Statistical Analysis
Statistical variance was expressed as the means ±SE. Statistical significance was evaluated using a natural log transformation of the data to make the distribution more symmetric, followed by analysis using either a t-test or a two-way ANOVA, allowing for unequal variance (Prism GraphPad, La Jolla, CA). Values were considered significant if p was less than or equal to 0.05. Experiments were replicated at least three times to assure reproducibility. Densitometry data, where given, were compiled from at least three separate replicates.
Results
LARG is required for mechanical activation of RhoA in MSCs
Our prior work demonstrated that 100 cycles of equibiaxial mechanical strain was sufficient to induce actin cytoskeletal stress fiber formation and RhoA activation in MSCs [5, 7, 33]. Here we asked whether the GEF LARG, implicated in tensional activation of RhoA[24] was required for mechanically-induced RhoA activation in MSCs. Following treatment with either a control siRNA or siRNA directed against LARG, MSCs were subject to 100 strain cycles (2%, 10 cycles/min). LARG replete cells demonstrated a significant (p<0.05) increase of 3.32-fold in RhoA activity, as assessed by GTP-bound RhoA (Fig. 1A). Conversely, mechanical strain had no statistically significant effect on RhoA activation following siRNA-mediated silencing of LARG (Fig. 1A).
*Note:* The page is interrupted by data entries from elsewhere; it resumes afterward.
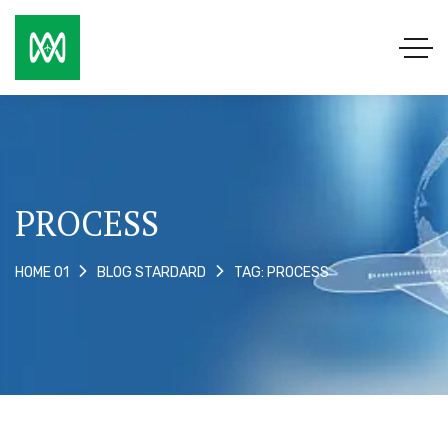
PROCESS
TAG: PROCESS
HOME 01
BLOG STARDARD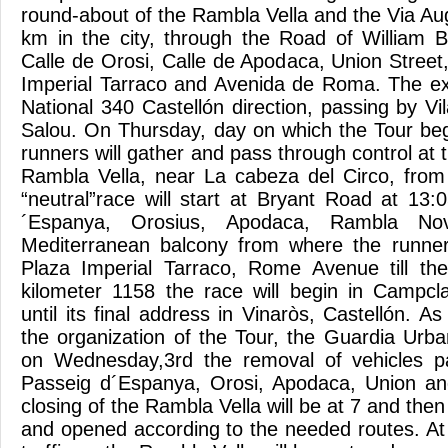
round-about of the Rambla Vella and the Via Augu
km in the city, through the Road of William B
Calle de Orosi, Calle de Apodaca, Union Stree
Imperial Tarraco and Avenida de Roma. The exi
National 340 Castellón direction, passing by V
Salou. On Thursday, day on which the Tour beg
runners will gather and pass through control at
Rambla Vella, near La cabeza del Circo, from 
“neutral”race will start at Bryant Road at 13
´Espanya, Orosius, Apodaca, Rambla Nov
Mediterranean balcony from where the runne
Plaza Imperial Tarraco, Rome Avenue till th
kilometer 1158 the race will begin in Campclar
until its final address in Vinaròs, Castellón. A
the organization of the Tour, the Guardia Urba
on Wednesday,3rd the removal of vehicles p
Passeig d´Espanya, Orosi, Apodaca, Union a
closing of the Rambla Vella will be at 7 and then 
and opened according to the needed routes. A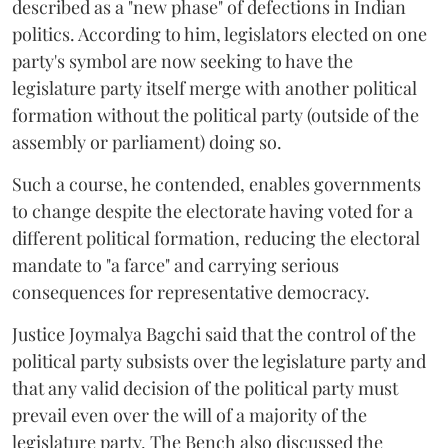
described as a "new phase" of defections in Indian
politics. According to him, legislators elected on one
party's symbol are now seeking to have the
legislature party itself merge with another political
formation without the political party (outside of the
assembly or parliament) doing so.
Such a course, he contended, enables governments
to change despite the electorate having voted for a
different political formation, reducing the electoral
mandate to "a farce" and carrying serious
consequences for representative democracy.
Justice Joymalya Bagchi said that the control of the
political party subsists over the legislature party and
that any valid decision of the political party must
prevail even over the will of a majority of the
legislature party. The Bench also discussed the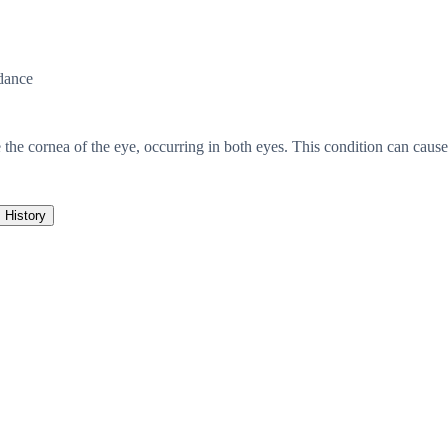
dance
 the cornea of the eye, occurring in both eyes. This condition can cause
History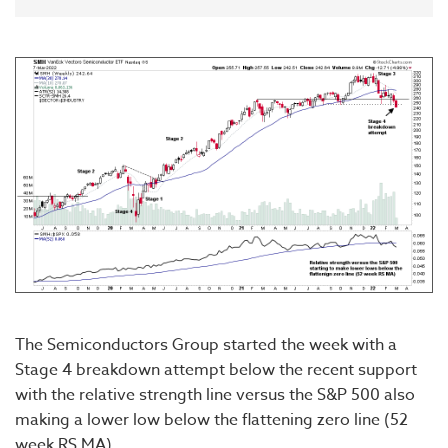
The Semiconductors Group started the week with a
Stage 4 breakdown attempt below the recent support
with the relative strength line versus the S&P 500 also
making a lower low below the flattening zero line (52
week RS MA).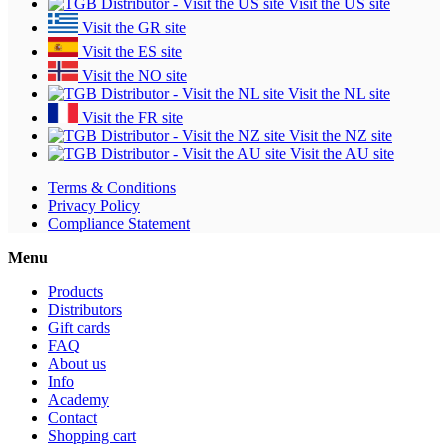
Visit the US site
Visit the GR site
Visit the ES site
Visit the NO site
Visit the NL site
Visit the FR site
Visit the NZ site
Visit the AU site
Terms & Conditions
Privacy Policy
Compliance Statement
Menu
Products
Distributors
Gift cards
FAQ
About us
Info
Academy
Contact
Shopping cart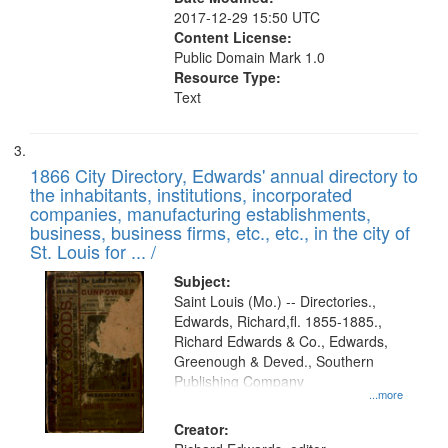
2017-12-29 15:50 UTC
Content License:
Public Domain Mark 1.0
Resource Type:
Text
1866 City Directory, Edwards' annual directory to
the inhabitants, institutions, incorporated
companies, manufacturing establishments,
business, business firms, etc., etc., in the city of
St. Louis for ... /
Subject:
Saint Louis (Mo.) -- Directories.,
Edwards, Richard,fl. 1855-1885.,
Richard Edwards & Co., Edwards,
Greenough & Deved., Southern
Publishing Company
...more
Creator: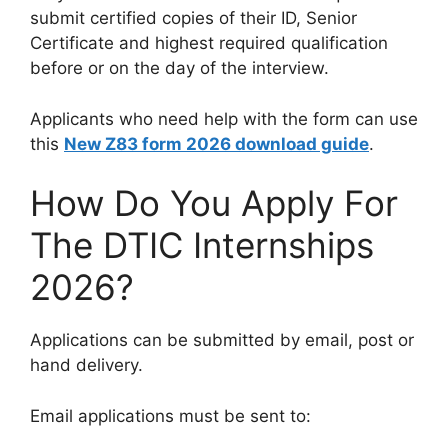
submit certified copies of their ID, Senior
Certificate and highest required qualification
before or on the day of the interview.
Applicants who need help with the form can use
this
New Z83 form 2026 download guide
.
How Do You Apply For
The DTIC Internships
2026?
Applications can be submitted by email, post or
hand delivery.
Email applications must be sent to: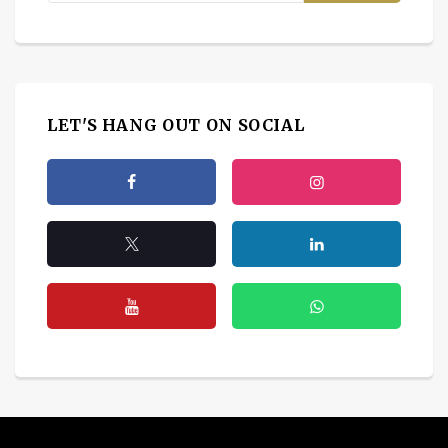
LET'S HANG OUT ON SOCIAL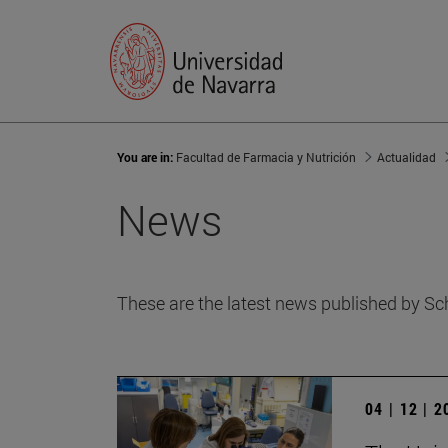
You are in:
Facultad de Farmacia y Nutrición
Actualidad
News
These are the latest news published by Sc
04 | 12 |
The role of Vav2, another Rho GEF, on mechanical activation of RhoA was also assessed, as previous work showed that stretch-induced RhoA activation in mesangial cells required Vav2[34]. Our results showed that siRNA knockdown of Vav2 in MSCs did not prevent activation of RhoA in response to mechanical strain (Fig. 1B), supporting that LARG is the primary GEF controlling force-mediated RhoA activity in MSCs.
Figure 1.
LARG is required for mechanical activation of RhoA in MSCs. (A) Mechanical treatment of mdMSCs (2% strain, 100 cycles) significantly (p<0.05, n=4) increased RhoA activation (RhoA-GTP). siRNA knockdown (20 nM) of LARG prevented strain-induced RhoA activation. (B) Knockdown of Vav2 did not influence strain-induced activation of RhoA, where mechanical strain significantly increased RhoA activity in the presence (p<0.05, n=3) and absence (p<0.01, n=3) of Vav2. (C–F) Staining of the actin cytoskeleton using alexa 488-conjugated phalloidin showed increased stress fiber formation in strained cells (D) compared to static controls (C). siRNA knockdown of LARG, reduced the stress fiber formation following mechanical strain (F). (G) Quantification of stress fibers confirmed that strain significantly (p<0.0001) increased the number of stress fibers, whereas no significant increase was observed following knockdown of LARG. For actin quantification, at least 15 cells per condition total were analyzed across 3 independent experiments.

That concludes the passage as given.